Psychological Game Theory

Most economic models assume that agents maximize their expected monetary payoff. However, subjects in the lab exhibit persistent and significant deviations from this self-interested maximizing behavior. A reasonable explanation for this behavior is that players can be motivated not only by monetary payoffs but also by what are referred to as ‘psychological utilities.’

These are related to preferences that are in some degree ‘other regarding’: they take others into account. Traditional game theory does not provide enough tools to adequately describe many of these preferences: the traditional approach assumes that utilities only depend on the actions that are chosen by the players. By contrast, when players are emotional or motivated by reciprocity or social respect, their utilities may also directly depend on the beliefs (about choices, beliefs, or information) they hold. When we deal with intention-based feelings, emotions and social norms, i.e. belief-dependent motivations, we need to turn to Psychological Game Theory. This quite new framework focuses on strategic settings where at least one player has belief-dependent motivations or believes, with a certain probability, that one of his opponents has belief-dependent motivations.
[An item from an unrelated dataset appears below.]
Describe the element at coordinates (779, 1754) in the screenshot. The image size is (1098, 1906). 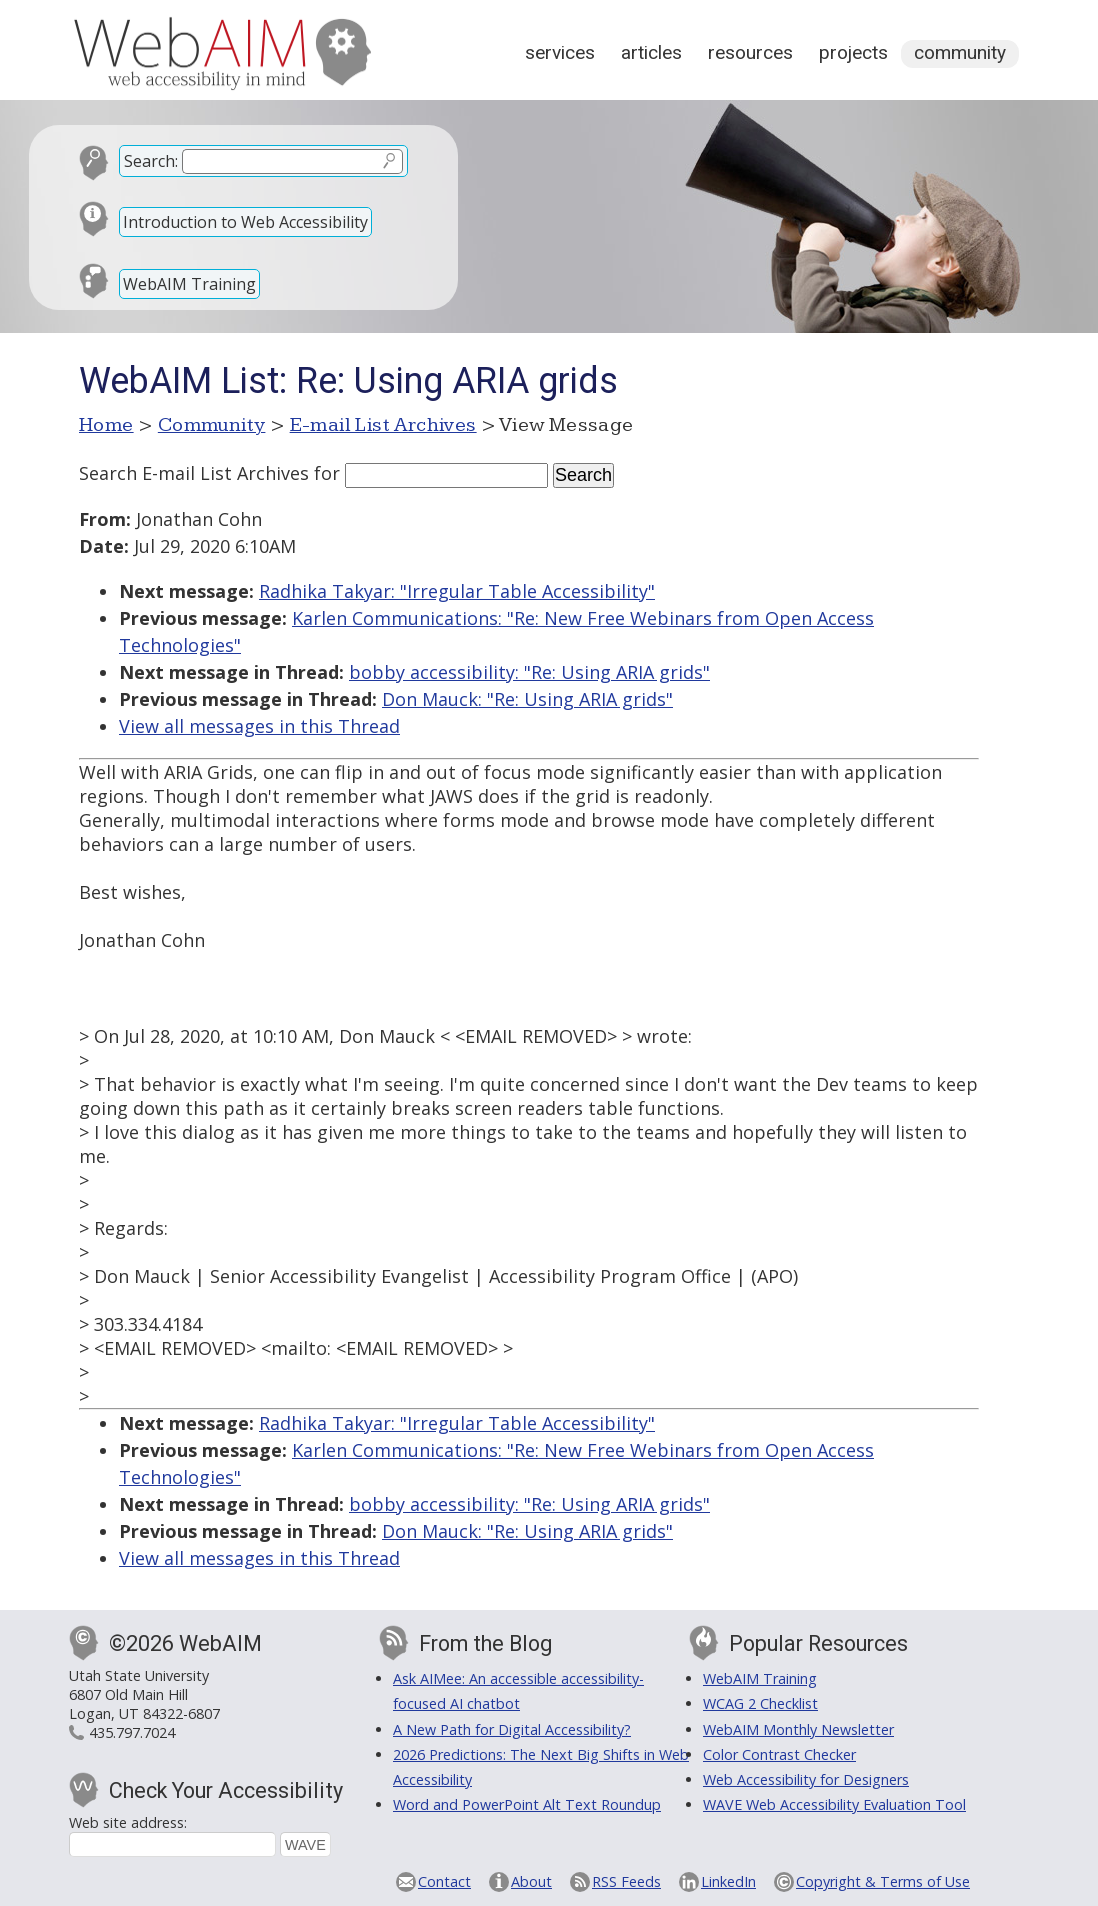 I see `Color Contrast Checker` at that location.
Nonetheless, it allows for every other kind of social preferences. In that sense, it can be interpreted as a generalization of the traditional game theory.

Since the seminal article by Geanakoplos, Pearce and Stacchetti (GEB 1989), several well-known game theorists (e.g., Pierpaolo Battigalli, Martin Dufwenberg, Georg Kirchsteiger, and Matthew Rabin) and experimental economists (e.g., Gary Charness, Armin Falk, Ernst Fehr, Urs Fischbacher, Simon Gachter, Uri Gneezy, and Heike Hennig-Schmidt) have produced psychological-game theoretic articles (and test of these theories) published on top-5 general journals and top-field journals in Economics.

Due to the spread of this methodology especially among behavioral economists – e.g., 1,950 citations for Dufwenberg & Kirchsteiger (GEB 2004), and 1,250 citations for Charness & Dufwenberg (Econometrica 2006) – the 1st Workshop on Psychological Game Theory has been organized in June 2016 (University of Gothenburg). The 2nd Workshop on Psychological Game Theory (July 2017, University of East Anglia Norwich) has been preceded by the 1st Summer School on Psychological Game Theory, where 30 PhD students attended classes by experts in the field.

The 3rd Workshop and 2nd Summer School of Psychological Game Theory, subtitled “Modeling Belief-Dependent Emotions with Game Theory,” are meant to commemorate the 30th anniversary of the seminal paper by Geanakoplos, Pearce & Stacchetti (GEB 1989) called “Psychological games and sequential rationality”, and the 20th anniversary of an intriguing article by Jon Elster (JEL 1998) called “Emotions and Economic Theory.” 

The former was the first (theoretical) study showing the inadequacy of traditional methods in representing belief-dependent preferences, and developed extensions of traditional game theory so as to deal with the matter.


The latter (psychological) paper has inspired many theoretical and experimental studies of belief-dependent motivations, as Elster stressed explicitly how emotions depend on beliefs, hence anticipating that key theme of psychological game theory (Elster (1998) argues that a key feature of emotions is that ‘they are triggered by beliefs’ (p. 49). He discusses, inter alia, anger, hatred, guilt, shame, pride, admiration, regret, rejoicing, disappointment, elation, fear, hope, joy, grief, envy, malice, indignation, jealousy, surprise, boredom, sexual desire, enjoyment, worry, and frustration).


With this, the workshop is meant to bring together psychologists and game theorists so that the former provide the latter – as Elster did 20 years ago – with hints about how to model new belief-dependent emotions, and the latter use the most recent extensions of Geanakoplos, Pearce and Stacchetti (1989) to theoretically and experimentally study the strategic impact of emotions.


We encourage submissions of game-theoretic works modeling belief-dependent emotions, and related experimental economic studies. We would also like to receive submissions of papers of psychologists able to stress the economic importance of specific emotions, and to point out features that might link the emotions that they discuss to the formal framework of psychological game theory.


In the same line, summer school lectures will try to: (i) combine theoretical modeling with the intuitions behind assumptions and solution concepts, and (ii) add illustrative examples and simple applications of the strategic analysis of games with belief-dependent preferences. We see the workshop and the summer school as great opportunity to extend the application of psychological games by involving psychologists interested in using game-theoretic tools and intuitions to study interactive emotions.